● **PROBLEM**
Count the lines below containing "Община". Number only.

Records excerpted from a collection

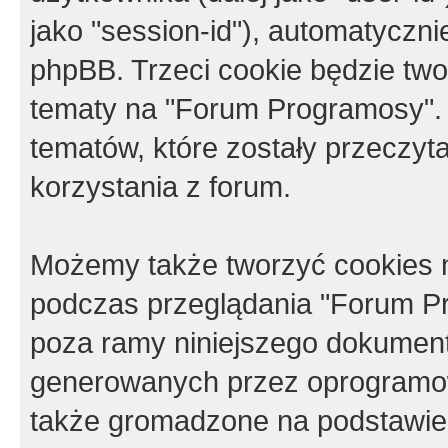
jako "session-id"), automatyczn
phpBB. Trzeci cookie będzie tw
tematy na "Forum Programosy".
tematów, które zostały przeczy
korzystania z forum.
Możemy także tworzyć cookies 
podczas przeglądania "Forum Pr
poza ramy niniejszego dokument
generowanych przez oprogramow
także gromadzone na podstawie 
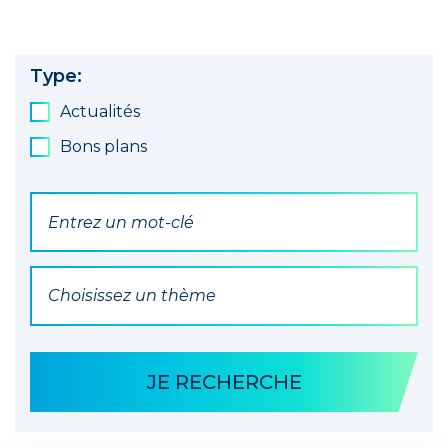
Type:
Actualités
Bons plans
Par mot(s) clé(s)
Par Thématique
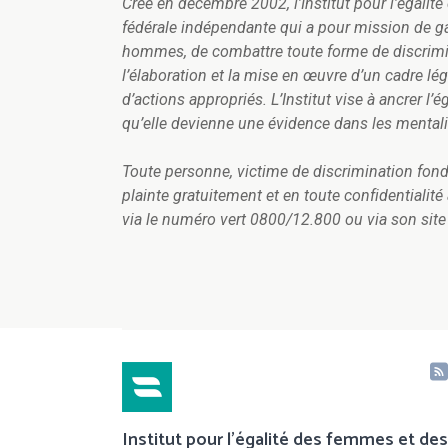
Créé en décembre 2002, l’Institut pour l'égali
fédérale indépendante qui a pour mission de ga
hommes, de combattre toute forme de discrimina
l’élaboration et la mise en œuvre d’un cadre lég
d’actions appropriés.
L’Institut vise à ancrer 
qu’elle devienne une évidence dans les mentalit
Toute personne, victime de discrimination fondé
plainte gratuitement et en toute confidentialit
via le numéro vert 0800/12.800 ou via son site
Institut pour l'égalité des femmes et des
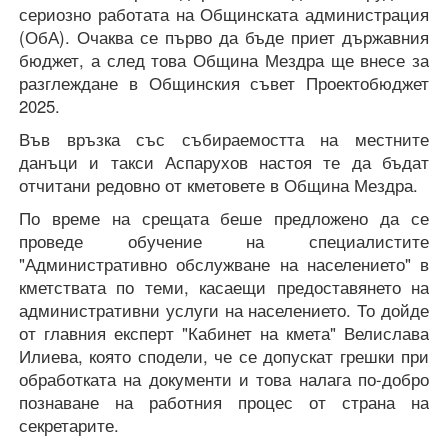
сериозно работата на Общинската администрация
(ОбА). Очаква се първо да бъде приет държавния
бюджет, а след това Община Мездра ще внесе за
разглеждане в Общинския съвет Проектобюджет
2025.
Във връзка със събираемостта на местните
данъци и такси Аспарухов настоя те да бъдат
отчитани редовно от кметовете в Община Мездра.
По време на срещата беше предложено да се
проведе обучение на специалистите
"Административно обслужване на населението" в
кметствата по теми, касаещи предоставянето на
административни услуги на населението. То дойде
от главния експерт "Кабинет на кмета" Велислава
Илиева, която сподели, че се допускат грешки при
обработката на документи и това налага по-добро
познаване на работния процес от страна на
секретарите.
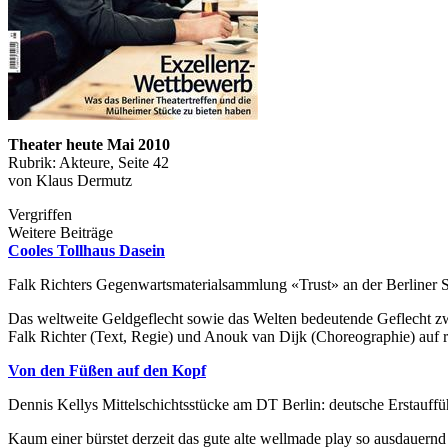
Theater heute Mai 2010
Rubrik: Akteure, Seite 42
von Klaus Dermutz
Vergriffen
Weitere Beiträge
Cooles Tollhaus Dasein
Falk Richters Gegenwartsmaterialsammlung «Trust» an der Berliner
Das weltweite Geldgeflecht sowie das Welten bedeutende Geflecht zw
Falk Richter (Text, Regie) und Anouk van Dijk (Choreographie) auf r
Von den Füßen auf den Kopf
Dennis Kellys Mittelschichtsstücke am DT Berlin: deutsche Erstau
Kaum einer bürstet derzeit das gute alte wellmade play so ausdauernd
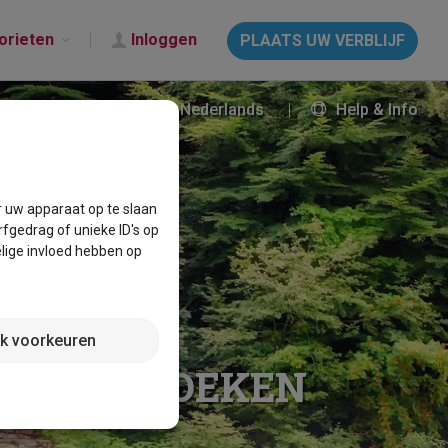
orieten
Inloggen
PLAATS UW VERBLIJF
Nederlands
Help & Info
r uw apparaat op te slaan
fgedrag of unieke ID's op
lige invloed hebben op
jk voorkeuren
RSONEN BOEKEN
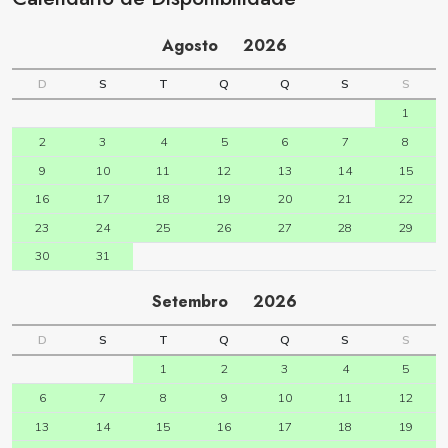
Agosto
2026
D
S
T
Q
Q
S
S
1
2
3
4
5
6
7
8
9
10
11
12
13
14
15
16
17
18
19
20
21
22
23
24
25
26
27
28
29
30
31
Setembro
2026
D
S
T
Q
Q
S
S
1
2
3
4
5
6
7
8
9
10
11
12
13
14
15
16
17
18
19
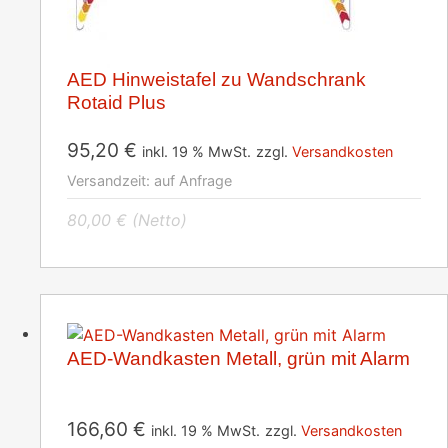
AED Hinweistafel zu Wandschrank
Rotaid Plus
95,20
€
inkl. 19 % MwSt.
zzgl.
Versandkosten
Versandzeit:
auf Anfrage
80,00
€
(Netto)
AED-Wandkasten Metall, grün mit Alarm
166,60
€
inkl. 19 % MwSt.
zzgl.
Versandkosten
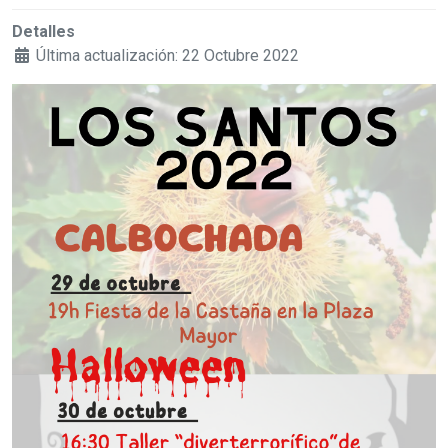
Detalles
Última actualización: 22 Octubre 2022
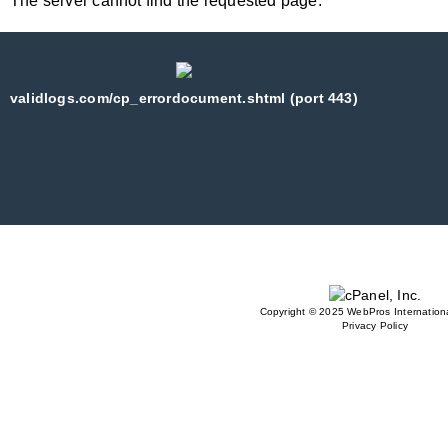
The server cannot find the requested page:
validlogs.com/cp_errordocument.shtml (port 443)
Copyright © 2025 WebPros Internationa
Privacy Policy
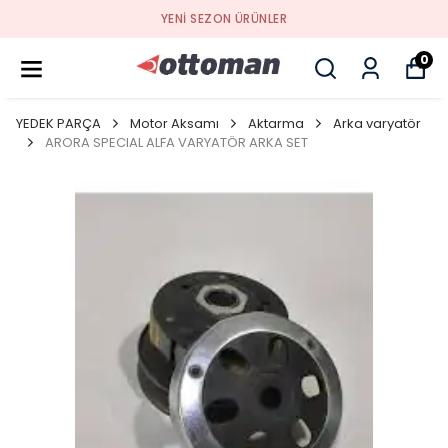
YENI SEZON ÜRÜNLER
0
YEDEK PARÇA
Motor Aksamı
Aktarma
Arka varyatör
ARORA SPECIAL ALFA VARYATÖR ARKA SET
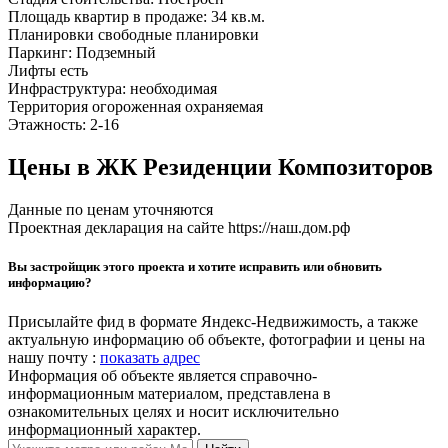
Площадь квартир в продаже:
34 кв.м.
Планировки
свободные планировки
Паркинг:
Подземный
Лифты
есть
Инфраструктура:
необходимая
Территория
огороженная
охраняемая
Этажность:
2-16
Цены в ЖК Резиденции Композиторов
Данные по ценам уточняются
Проектная декларация на сайте https://наш.дом.рф
Вы застройщик этого проекта и хотите исправить или обновить
информацию?
Присылайте фид в формате Яндекс-Недвижимость, а также
актуальную информацию об объекте, фотографии и цены на
нашу почту :
показать адрес
Информация об объекте является справочно-
информационным материалом, представлена в
ознакомительных целях и носит исключительно
информационный характер.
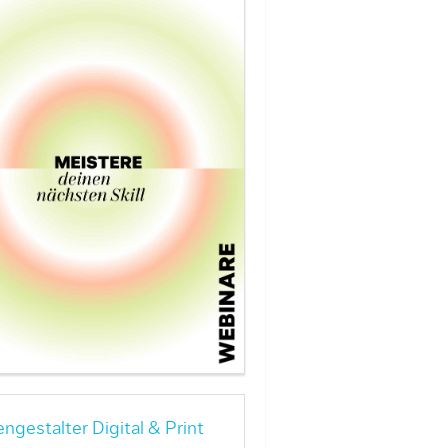
ngestalter Digital & Print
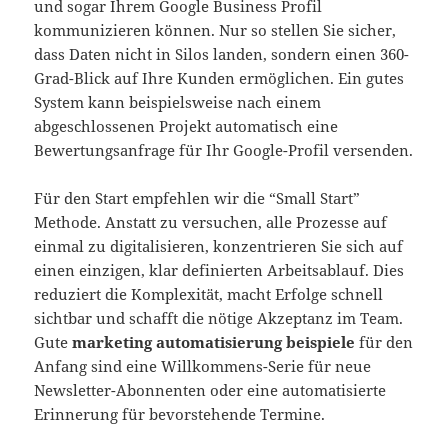
und sogar Ihrem Google Business Profil
kommunizieren können. Nur so stellen Sie sicher,
dass Daten nicht in Silos landen, sondern einen 360-
Grad-Blick auf Ihre Kunden ermöglichen. Ein gutes
System kann beispielsweise nach einem
abgeschlossenen Projekt automatisch eine
Bewertungsanfrage für Ihr Google-Profil versenden.
Für den Start empfehlen wir die “Small Start”
Methode. Anstatt zu versuchen, alle Prozesse auf
einmal zu digitalisieren, konzentrieren Sie sich auf
einen einzigen, klar definierten Arbeitsablauf. Dies
reduziert die Komplexität, macht Erfolge schnell
sichtbar und schafft die nötige Akzeptanz im Team.
Gute
marketing automatisierung beispiele
für den
Anfang sind eine Willkommens-Serie für neue
Newsletter-Abonnenten oder eine automatisierte
Erinnerung für bevorstehende Termine.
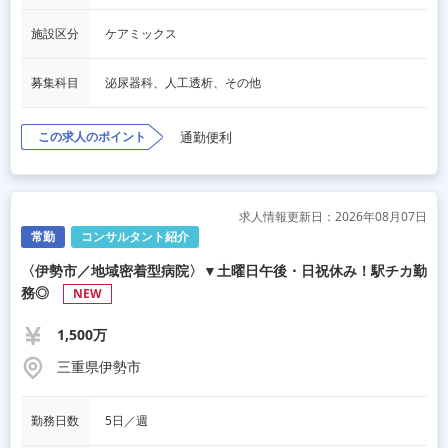
施設区分
ケアミックス
募集科目
泌尿器科、人工透析、その他
この求人のポイント
通勤便利
求人情報更新日：2026年08月07日
常勤
コンサルタント紹介
〈伊勢市／地域密着型病院〉▼土曜日午後・日祝休み！駅チカ勤
務◎
NEW
1,500万
三重県伊勢市
勤務日数
5日／週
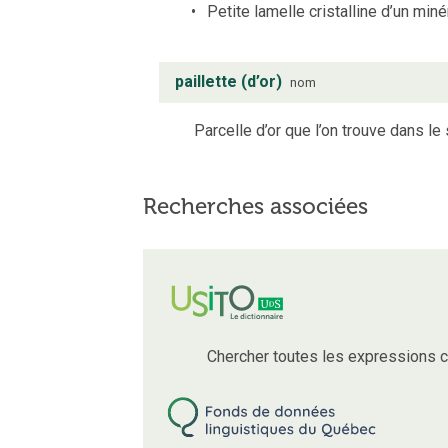
Petite lamelle cristalline d’un minér
paillette (d’or)
nom
Parcelle d’or que l’on trouve dans le
Recherches associées
Chercher toutes les expressions 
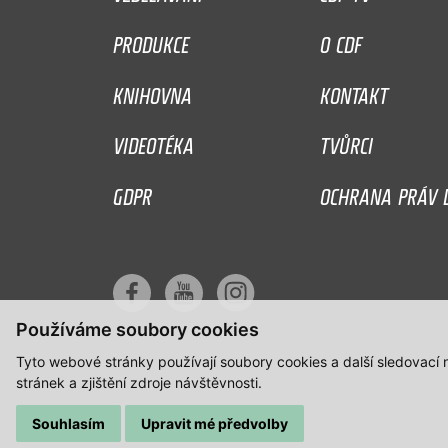
PRODUKCE
O CDF
KNIHOVNA
KONTAKT
VIDEOTÉKA
TVŮRCI
GDPR
OCHRANA PRÁV D
Používáme soubory cookies
Tyto webové stránky používají soubory cookies a další sledovací
stránek a zjištění zdroje návštěvnosti.
Souhlasím
Upravit mé předvolby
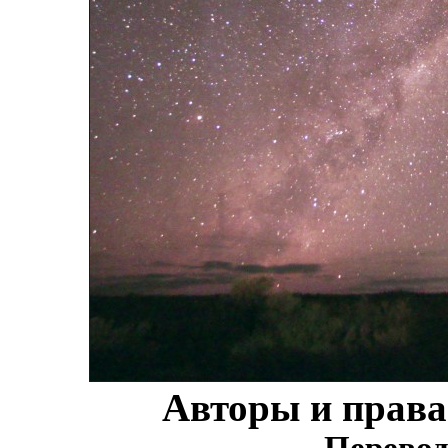
Авторы и прав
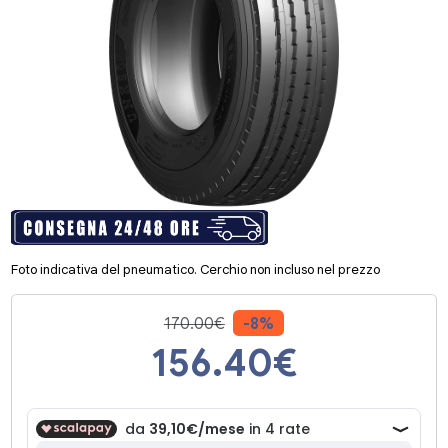
Foto indicativa del pneumatico. Cerchio non incluso nel prezzo
170.00€
-8%
156.40
€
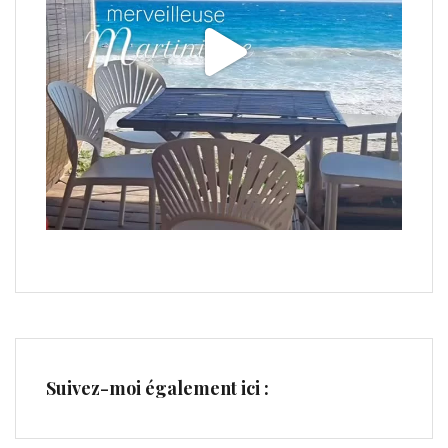
Suivez-moi également ici :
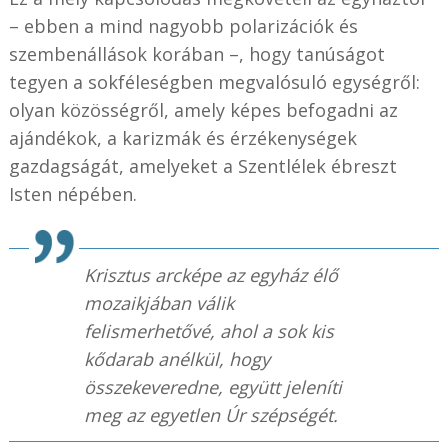
– ebben a mind nagyobb polarizációk és
szembenállások korában –, hogy tanúságot
tegyen a sokféleségben megvalósuló egységről:
olyan közösségről, amely képes befogadni az
ajándékok, a karizmák és érzékenységek
gazdagságát, amelyeket a Szentlélek ébreszt
Isten népében.
Krisztus arcképe az egyház élő
mozaikjában válik
felismerhetővé, ahol a sok kis
kődarab anélkül, hogy
összekeveredne, együtt jeleníti
meg az egyetlen Úr szépségét.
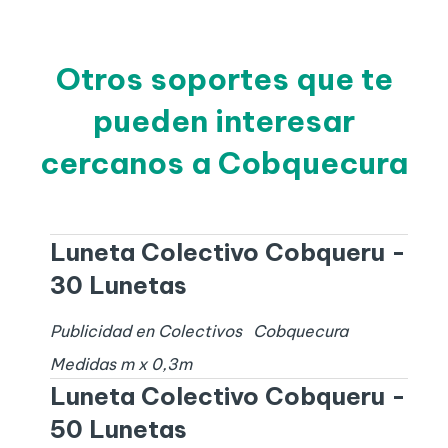
Otros soportes que te
pueden interesar
cercanos a Cobquecura
Luneta Colectivo Cobqueru -
30 Lunetas
Publicidad en Colectivos
Cobquecura
Medidas
m x
0,3
m
Luneta Colectivo Cobqueru -
50 Lunetas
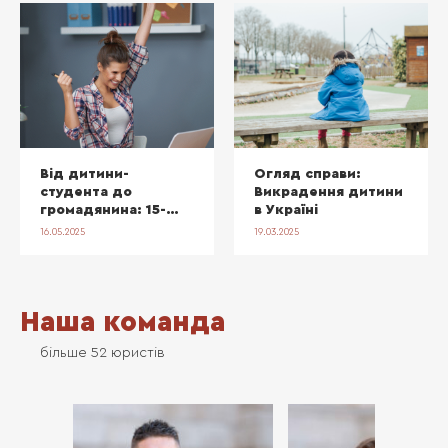
Від дитини-
Огляд справи:
студента до
Викрадення дитини
громадянина: 15-
в Україні
річний успіх
16.05.2025
19.03.2025
натуралізації
Наша команда
більше 52 юристів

● **COMPLETED TASK**
2